Une semaine et un bouton pour changer la vie

Leslie Héliade – Certains destins peuvent basculer en peu de jours, à peine une semaine. Celui d'Anna est de ceux-ci. La romancière Leslie Héliade le relate dans "Le Bouton d'Anna". Et de même que tout se joue rapidement dans ce roman, l'écriture s'avère alerte et efficace. 

Tout commence pourtant avec un bouton de fièvre sur la lèvre... il ne sera certes guère question de boutons de rose dans ce roman, contrairement à ce que suggère sa couverture. Mais force est de relever que d'un motif pas très appétissant a priori, l'auteure réussit à tirer un moteur performant pour son roman. 

Cela, en retenant Anna d'embrasser à sa guise et en relatant avec justesse les états d'âme qu'une telle blessure peut susciter, surtout au moment où la boutique de vêtements chics qui emploie Anna vit une journée clé d'un point de vue commercial. Voilà qui ouvre des portes sur le stress lié au travail et à sa somatisation! Enfin, alors que le lecteur a cru que le problème a fini par s'effacer, le voilà qui revient de manière inattendue...

Mais voyons d'un peu plus près ce que charrie l'intrigue du roman "Le Bouton d'Anna". Il sera question du monde du travail, avec quelques drames qui sont autant de portes ouvertes: Anna se fait licencier sans motif sérieux de son emploi de vendeuse dans une boutique d'habits chics.
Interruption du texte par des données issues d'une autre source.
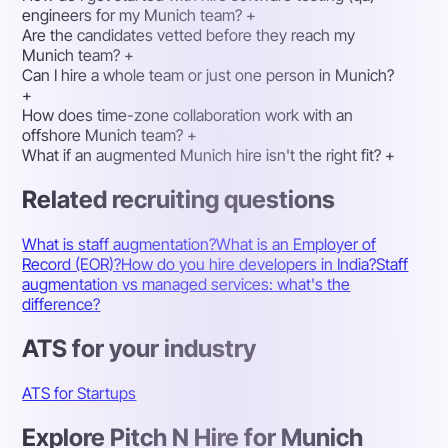
engineers for my Munich team?
+
Are the candidates vetted before they reach my
Munich team?
+
Can I hire a whole team or just one person in Munich?
+
How does time-zone collaboration work with an
offshore Munich team?
+
What if an augmented Munich hire isn't the right fit?
+
Related recruiting questions
What is staff augmentation?
What is an Employer of
Record (EOR)?
How do you hire developers in India?
Staff
augmentation vs managed services: what's the
difference?
ATS for your industry
ATS for Startups
Explore Pitch N Hire for Munich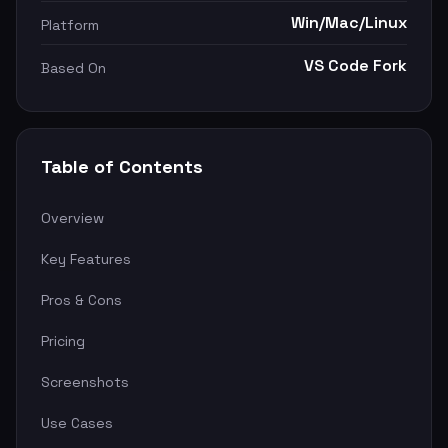
Win/Mac/Linux
Platform
VS Code Fork
Based On
Table of Contents
Overview
Key Features
Pros & Cons
Pricing
Screenshots
Use Cases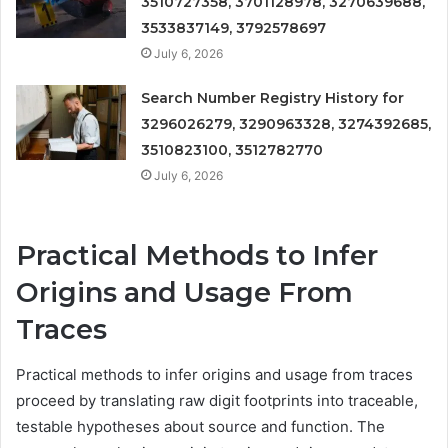
3510727358, 3701128978, 3270639688,
3533837149, 3792578697
July 6, 2026
Search Number Registry History for
3296026279, 3290963328, 3274392685,
3510823100, 3512782770
July 6, 2026
Practical Methods to Infer
Origins and Usage From
Traces
Practical methods to infer origins and usage from traces
proceed by translating raw digit footprints into traceable,
testable hypotheses about source and function. The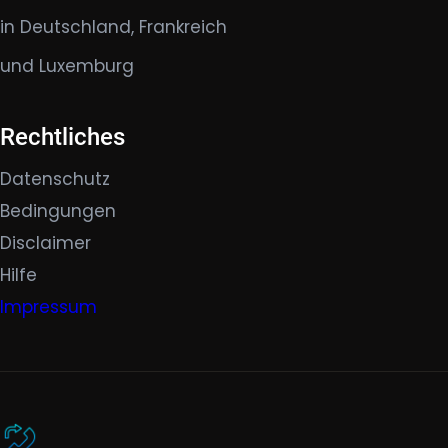
in Deutschland, Frankreich
und Luxemburg
Rechtliches
Datenschutz
Bedingungen
Disclaimer
Hilfe
Impressum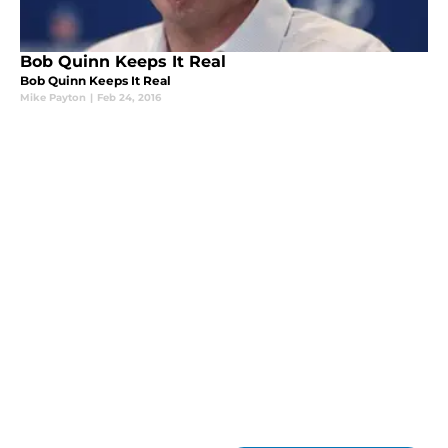
Bob Quinn Keeps It Real
Bob Quinn Keeps It Real
Mike Payton
|
Feb 24, 2016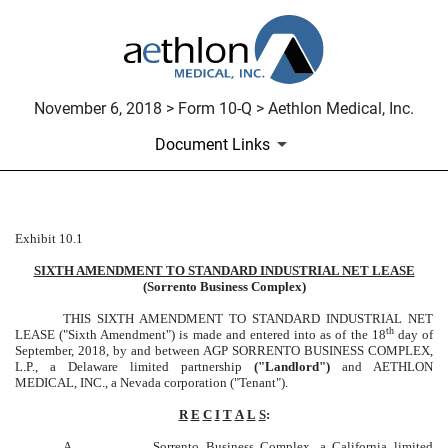
November 6, 2018 > Form 10-Q > Aethlon Medical, Inc.
Document Links
Exhibit 10.1
LEASE EXTENSION
SIXTH AMENDMENT TO STANDARD INDUSTRIAL NET LEASE
Published on November 6, 2018
(Sorrento Business Complex)
THIS SIXTH AMENDMENT TO STANDARD INDUSTRIAL NET
th
LEASE ("Sixth Amendment") is made and entered into as of the 18
day of
September, 2018, by and between AGP SORRENTO BUSINESS COMPLEX,
L.P., a Delaware limited partnership
("Landlord")
and AETHLON
MEDICAL, INC., a Nevada corporation ("Tenant").
R
E
C
I
T
A
L
S
:
A.
Sorrento Business Complex, a California limited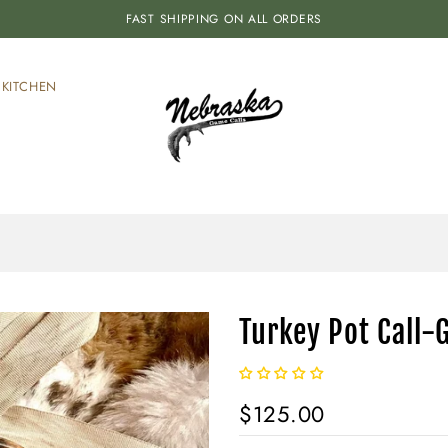
FAST SHIPPING ON ALL ORDERS
KITCHEN
Turkey Pot Call-G
$125.00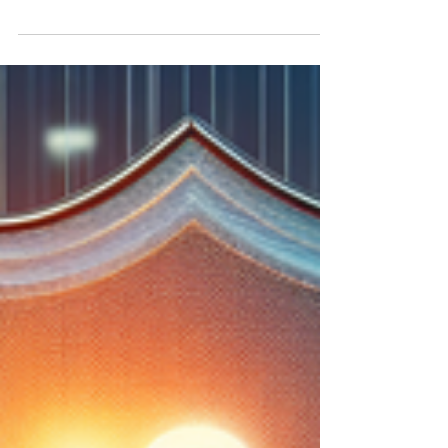
any automotive business, but the rising costs
of premiums can strain operational cash flow.
This comprehensive guide delves into
innovative financing options for garage
insurance, placing a special emphasis on
leveraging dealer bonds as a strategic tool.
Discover how owner-operators can use dealer
bonds not just to fulfill regulatory demands,
but also as collateral for premium financing.
Explore step-by-step strategies, learn fro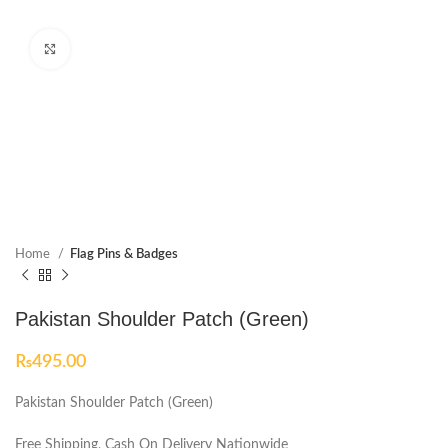
Click to enlarge
Home
Flag Pins & Badges
Pakistan Shoulder Patch (Green)
₨
495.00
Pakistan Shoulder Patch (Green)
Free Shipping, Cash On Delivery Nationwide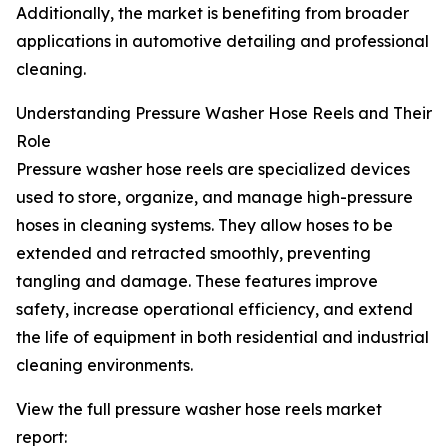
Additionally, the market is benefiting from broader
applications in automotive detailing and professional
cleaning.
Understanding Pressure Washer Hose Reels and Their
Role
Pressure washer hose reels are specialized devices
used to store, organize, and manage high-pressure
hoses in cleaning systems. They allow hoses to be
extended and retracted smoothly, preventing
tangling and damage. These features improve
safety, increase operational efficiency, and extend
the life of equipment in both residential and industrial
cleaning environments.
View the full pressure washer hose reels market
report: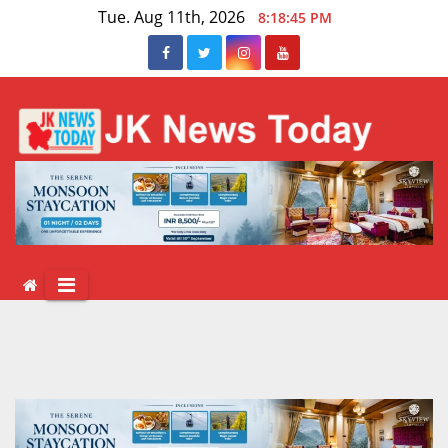
Skip
Tue. Aug 11th, 2026
8:18:45 PM
to
content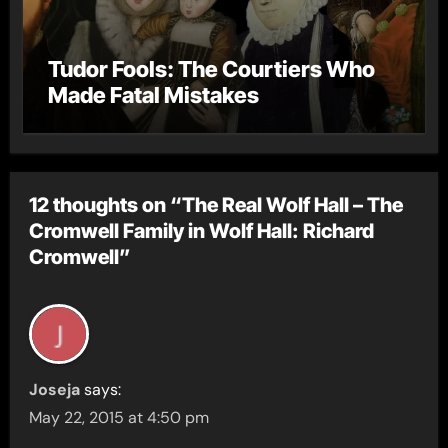
Tudor Fools: The Courtiers Who
Made Fatal Mistakes
12 thoughts on “The Real Wolf Hall – The
Cromwell Family in Wolf Hall: Richard
Cromwell”
Joseja
says:
May 22, 2015 at 4:50 pm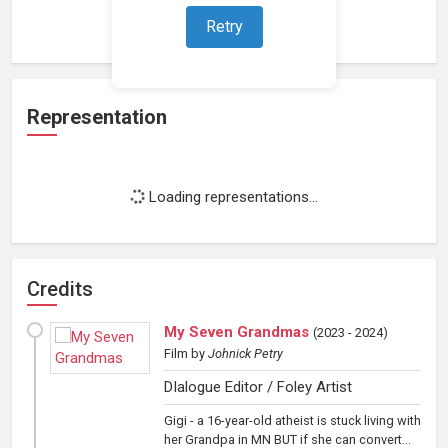
Loading work experience...
Retry
Representation
Loading representations...
Credits
My Seven Grandmas
(
2023 - 2024
)
Film
by
Johnick Petry
DIalogue Editor / Foley Artist
Gigi - a 16-year-old atheist is stuck living with
her Grandpa in MN BUT if she can convert...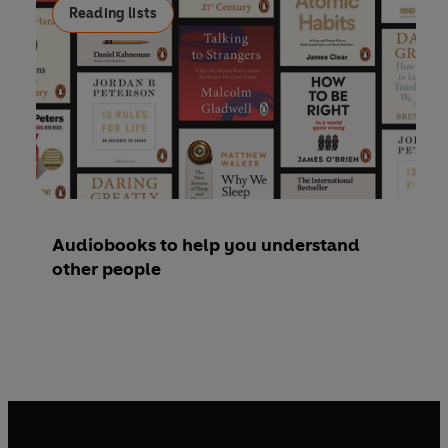
Reading lists
Audiobooks to help you understand
other people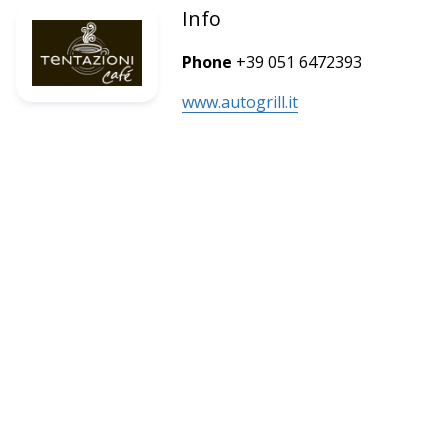
Info
Phone
+39 051 6472393
www.autogrill.it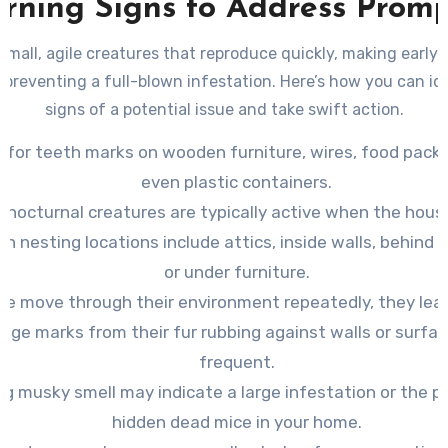
rning Signs to Address Promp
small, agile creatures that reproduce quickly, making early
to preventing a full-blown infestation. Here’s how you can id
signs of a potential issue and take swift action.
 for teeth marks on wooden furniture, wires, food packa
even plastic containers.
 nocturnal creatures are typically active when the house
 nesting locations include attics, inside walls, behind 
or under furniture.
ce move through their environment repeatedly, they lea
ge marks from their fur rubbing against walls or surfa
frequent.
ng musky smell may indicate a large infestation or the p
hidden dead mice in your home.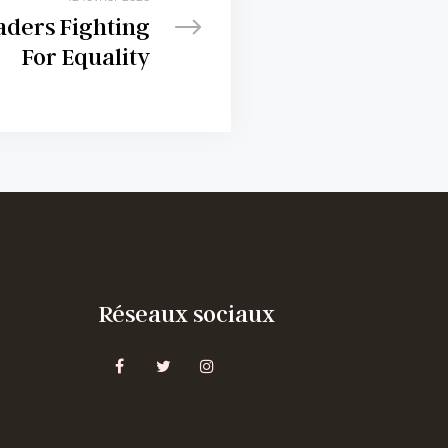
aders Fighting
For Equality
Réseaux sociaux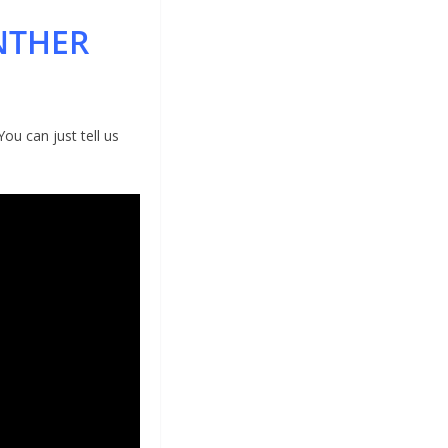
NTHER
ou can just tell us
Or, Anna rêve de monter sa propre boutique, mais une offre intéressante lui parvient de son ancien employeur. Que choisir? Une question que le lecteur s'est peut-être posée, et qu'il est amené à se poser pour Anna: lui faut-il poursuivre son rêve ou suivre une voie réaliste et sûre? Anna s'avère attachante, l'empathie fonctionne.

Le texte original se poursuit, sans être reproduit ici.